George Gaynor, a former jewel thief who confessed his crimes at Lord's Chapel eight years earlier, settles into Mitford after his release from prison, sharing the rectory basement with his housemate Harley Welch. Hope Winchester, the bookstore manager, develops an infatuation with George but eventually recognizes her feelings as deep friendship. Uncle Billy Watson, an elderly townsman with congestive heart failure, devotes himself to finding a joke that will make Father Tim laugh. After several failed attempts, he delivers three jokes that finally make Father Tim laugh until he cries, marking a turning point in both men's spirits.

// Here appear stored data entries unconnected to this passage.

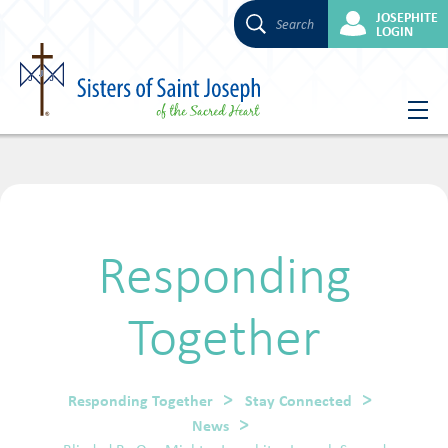
JOSEPHITE
Search
LOGIN
Skip
to
content
Responding
Together
Responding Together
Stay Connected
News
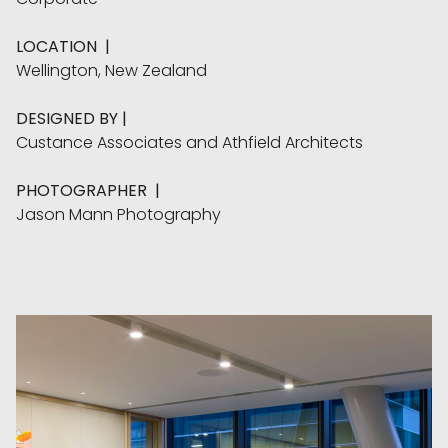
LOCATION
|
Wellington, New Zealand
DESIGNED BY
|
Custance Associates
and
Athfield Architects
PHOTOGRAPHER
|
Jason Mann Photography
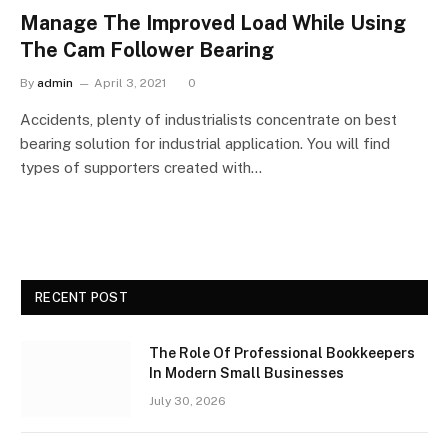
Manage The Improved Load While Using
The Cam Follower Bearing
By
admin
April 3, 2021
0
Accidents, plenty of industrialists concentrate on best
bearing solution for industrial application. You will find
types of supporters created with…
RECENT POST
The Role Of Professional Bookkeepers
In Modern Small Businesses
July 30, 2026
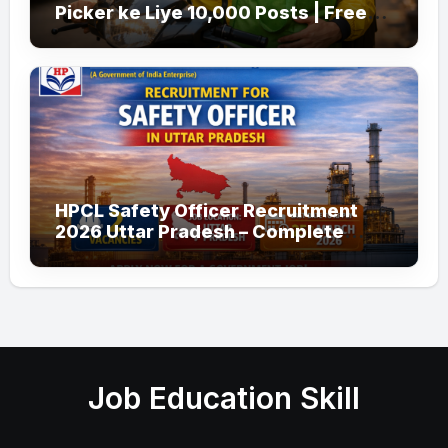
Picker ke Liye 10,000 Posts | Free
Apply
HPCL Safety Officer Recruitment
2026 Uttar Pradesh – Complete
Guide
Job Education Skill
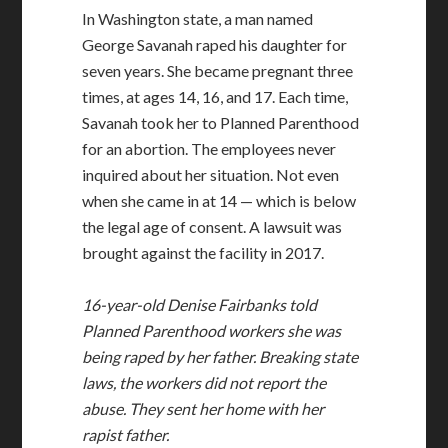
In Washington state, a man named
George Savanah raped his daughter for
seven years. She became pregnant three
times, at ages 14, 16, and 17. Each time,
Savanah took her to Planned Parenthood
for an abortion. The employees never
inquired about her situation. Not even
when she came in at 14 — which is below
the legal age of consent. A lawsuit was
brought against the facility in 2017.
16-year-old Denise Fairbanks told
Planned Parenthood workers she was
being raped by her father. Breaking state
laws, the workers did not report the
abuse. They sent her home with her
rapist father.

Father Tim brings Dooley, Jessie, and Poo to meet Sammy at a converted gas station run by Lon Burtie, a Vietnam veteran who has informally looked after the boy. The children pile onto each other in tearful joy, and Dooley embraces his brother in silence. George announces he is leaving Mitford for prison ministry in Connecticut. That evening, he leads Hope through a prayer of faith over the phone. Hélène, overhearing from the landing, silently repeats the prayer, transforming her tentative spiritual searching into genuine belief.

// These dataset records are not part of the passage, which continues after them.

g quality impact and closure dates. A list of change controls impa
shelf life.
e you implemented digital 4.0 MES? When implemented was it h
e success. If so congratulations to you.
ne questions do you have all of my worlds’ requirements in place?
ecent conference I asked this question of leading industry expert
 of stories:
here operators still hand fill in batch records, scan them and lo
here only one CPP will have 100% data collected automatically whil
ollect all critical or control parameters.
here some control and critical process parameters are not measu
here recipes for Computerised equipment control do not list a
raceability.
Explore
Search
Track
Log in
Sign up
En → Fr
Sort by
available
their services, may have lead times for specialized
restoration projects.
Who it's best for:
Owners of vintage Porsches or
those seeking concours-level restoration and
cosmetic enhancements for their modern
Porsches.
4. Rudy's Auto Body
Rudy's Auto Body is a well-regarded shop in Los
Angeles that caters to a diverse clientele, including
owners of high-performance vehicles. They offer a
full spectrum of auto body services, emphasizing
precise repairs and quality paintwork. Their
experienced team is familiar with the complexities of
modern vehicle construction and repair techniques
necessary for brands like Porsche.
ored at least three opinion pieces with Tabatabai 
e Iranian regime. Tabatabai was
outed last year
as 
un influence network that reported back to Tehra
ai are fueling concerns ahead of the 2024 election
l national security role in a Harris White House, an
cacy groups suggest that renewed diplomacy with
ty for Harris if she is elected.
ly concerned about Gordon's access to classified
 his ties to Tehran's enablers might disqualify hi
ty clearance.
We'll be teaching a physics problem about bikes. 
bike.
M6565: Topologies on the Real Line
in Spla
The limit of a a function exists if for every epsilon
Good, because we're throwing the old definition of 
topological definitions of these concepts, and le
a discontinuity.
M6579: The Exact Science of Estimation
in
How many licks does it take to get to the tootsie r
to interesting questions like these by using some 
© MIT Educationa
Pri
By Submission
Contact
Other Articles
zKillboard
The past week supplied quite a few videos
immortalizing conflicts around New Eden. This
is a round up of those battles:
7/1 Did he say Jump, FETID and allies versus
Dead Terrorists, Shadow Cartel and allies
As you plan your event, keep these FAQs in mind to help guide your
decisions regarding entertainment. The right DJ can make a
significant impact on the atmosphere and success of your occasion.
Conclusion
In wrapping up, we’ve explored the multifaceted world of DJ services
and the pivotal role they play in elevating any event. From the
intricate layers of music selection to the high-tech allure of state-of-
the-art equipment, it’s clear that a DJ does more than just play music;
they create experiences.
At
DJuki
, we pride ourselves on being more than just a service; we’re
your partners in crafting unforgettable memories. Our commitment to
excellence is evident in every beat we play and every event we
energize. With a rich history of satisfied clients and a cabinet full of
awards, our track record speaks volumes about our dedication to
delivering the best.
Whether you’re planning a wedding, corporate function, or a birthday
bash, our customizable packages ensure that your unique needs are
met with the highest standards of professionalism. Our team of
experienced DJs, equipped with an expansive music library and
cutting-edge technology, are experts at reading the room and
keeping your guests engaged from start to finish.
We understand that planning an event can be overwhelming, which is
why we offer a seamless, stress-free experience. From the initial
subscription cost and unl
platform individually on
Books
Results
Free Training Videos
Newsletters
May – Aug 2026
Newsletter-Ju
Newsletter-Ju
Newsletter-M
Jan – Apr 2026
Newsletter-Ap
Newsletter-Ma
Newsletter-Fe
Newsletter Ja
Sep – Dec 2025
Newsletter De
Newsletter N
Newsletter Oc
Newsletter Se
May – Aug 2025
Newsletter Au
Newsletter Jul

Father Tim agrees to conduct a service for an anonymous donor to the Children's Hospital but discovers it is a trap set by Edith Mallory, the wealthy, manipulative woman who has pursued him for years. Locked in a room with her, he obeys the command to love his enemies, takes her hand, and prays for her with fierce intercession. Edith weeps, admits she despises him because he believes and she cannot, then dismisses him. The following weekend, Edith's estate, Clear Day, burns to the ground due to faulty wiring. She survives but suffers severe brain and motor injuries.

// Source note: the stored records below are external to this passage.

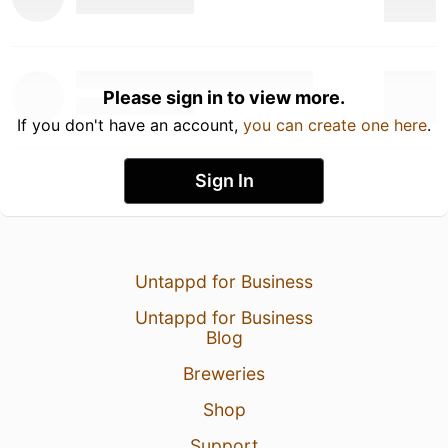
Please sign in to view more.
If you don't have an account,
you can create one here
.
Sign In
Untappd for Business
Untappd for Business
Blog
Breweries
Shop
Support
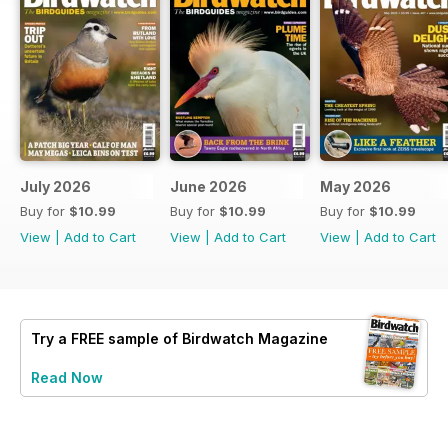
July 2026
June 2026
May 2026
Buy for
$10.99
Buy for
$10.99
Buy for
$10.99
View
|
Add to Cart
View
|
Add to Cart
View
|
Add to Cart
Try a
FREE
sample of Birdwatch Magazine
Read Now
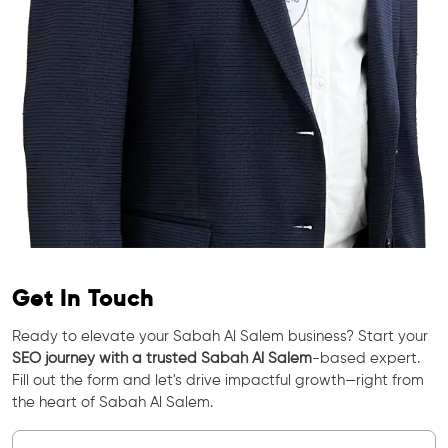
Get In Touch
Ready to elevate your Sabah Al Salem business? Start your
SEO journey with a trusted Sabah Al Salem
-based expert.
Fill out the form and let's drive impactful growth—right from
the heart of Sabah Al Salem.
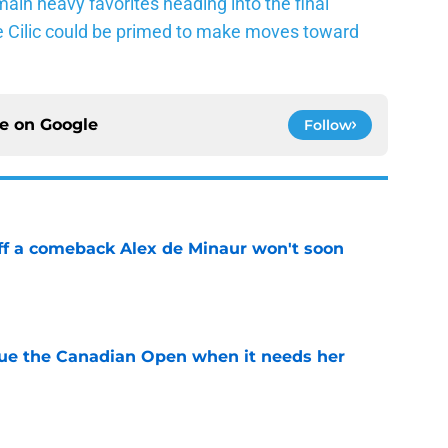
ain heavy favorites heading into the final
ke Cilic could be primed to make moves toward
ce on
Google
Follow
ff a comeback Alex de Minaur won't soon
e
cue the Canadian Open when it needs her
e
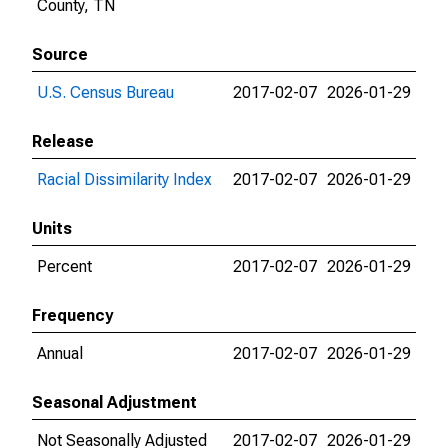
County, TN
Source
U.S. Census Bureau
2017-02-07
2026-01-29
Release
Racial Dissimilarity Index
2017-02-07
2026-01-29
Units
Percent
2017-02-07
2026-01-29
Frequency
Annual
2017-02-07
2026-01-29
Seasonal Adjustment
Not Seasonally Adjusted
2017-02-07
2026-01-29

As fall arrives, threads converge. Before the fire, Edith had arranged to deed land to the town containing grave sites from Mitford's founding era, vindicating the quest of Coot Hendrick, a local history enthusiast. Father Tim and Cynthia accept an offer to farm-sit at Meadowgate the following year. Sammy agrees to come for Thanksgiving. Dooley calls, jubilant, to report that Lace has finally returned his phone call after a year and a half. Rain breaks a long drought over Mitford. Father Tim and Cynthia run out into it like children, then return home to baked potatoes, good news, and the quiet certainty that the season of darkness has given way to springs.